◆ To do ◆
Return the listing in full and exactly, but without a single picture.

Material supplied: Begin

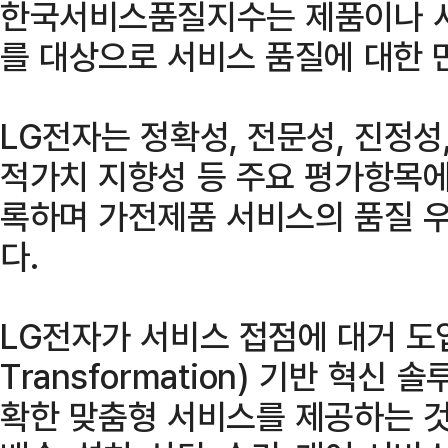
한국서비스품질지수는 제품이나 서
를 대상으로 서비스 품질에 대한 
LG전자는 정확성, 전문성, 진정성,
적가치 지향성 등 주요 평가항목에
록하며 가전제품 서비스의 품질 
다.
LG전자가 서비스 접점에 대거 도입한 
Transformation) 기반 혁신
확한 맞춤형 서비스를 제공하는 것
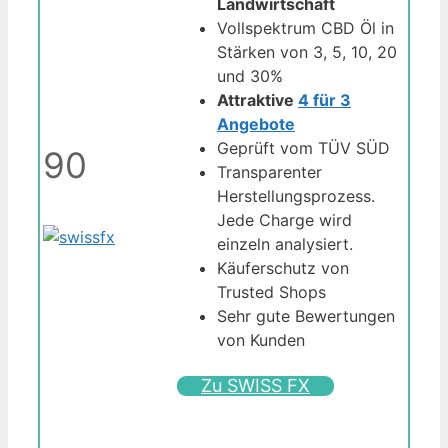
Landwirtschaft
Vollspektrum CBD Öl in
Stärken von 3, 5, 10, 20
und 30%
Attraktive
4 für 3
Angebote
Geprüft vom TÜV SÜD
90
Transparenter
Herstellungsprozess.
Jede Charge wird
einzeln analysiert.
Käuferschutz von
Trusted Shops
Sehr gute Bewertungen
von Kunden
Zu SWISS FX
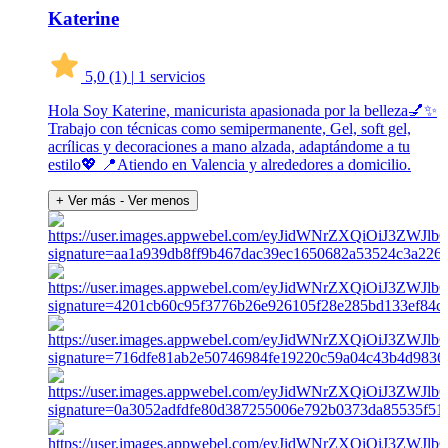
Katerine
5,0
(1)
|
1 servicios
Hola Soy Katerine, manicurista apasionada por la belleza💅✨
Trabajo con técnicas como semipermanente, Gel, soft gel,
acrílicas y decoraciones a mano alzada, adaptándome a tu
estilo💖 📍Atiendo en Valencia y alrededores a domicilio.
+ Ver más
- Ver menos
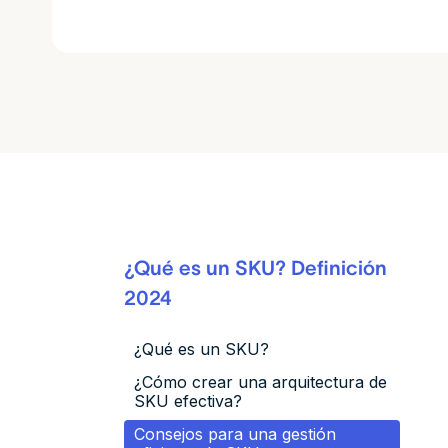
¿Qué es un SKU? Definición
2024
¿Qué es un SKU?
¿Cómo crear una arquitectura de
SKU efectiva?
Consejos para una gestión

Material supplied: End

◆ Exercise response ◆
한국서비스품질지수는 제품이나 서
를 대상으로 서비스 품질에 대한 
LG전자는 정확성, 전문성, 진정성,
적가치 지향성 등 주요 평가항목에
록하며 가전제품 서비스의 품질 
다.
LG전자가 서비스 접점에 대거 도입한 
Transformation) 기반 혁신
확한 맞춤형 서비스를 제공하는 것
Landwirtschaft
Vollspektrum CBD Öl in
Stärken von 3, 5, 10, 20
und 30%
Attraktive
4 für 3
Angebote
Geprüft vom TÜV SÜD
90
Transparenter
Herstellungsprozess.
Jede Charge wird
einzeln analysiert.
Käuferschutz von
Trusted Shops
Sehr gute Bewertungen
von Kunden
Zu SWISS FX
Katerine
5,0
(1)
|
1 servicios
Hola Soy Katerine, manicurista apasionada por la belleza💅✨
Trabajo con técnicas como semipermanente, Gel, soft gel,
acrílicas y decoraciones a mano alzada, adaptándome a tu
estilo💖 📍Atiendo en Valencia y alrededores a domicilio.
+ Ver más
- Ver menos
¿Qué es un SKU? Definición
2024
¿Qué es un SKU?
¿Cómo crear una arquitectura de
SKU efectiva?
Consejos para una gestión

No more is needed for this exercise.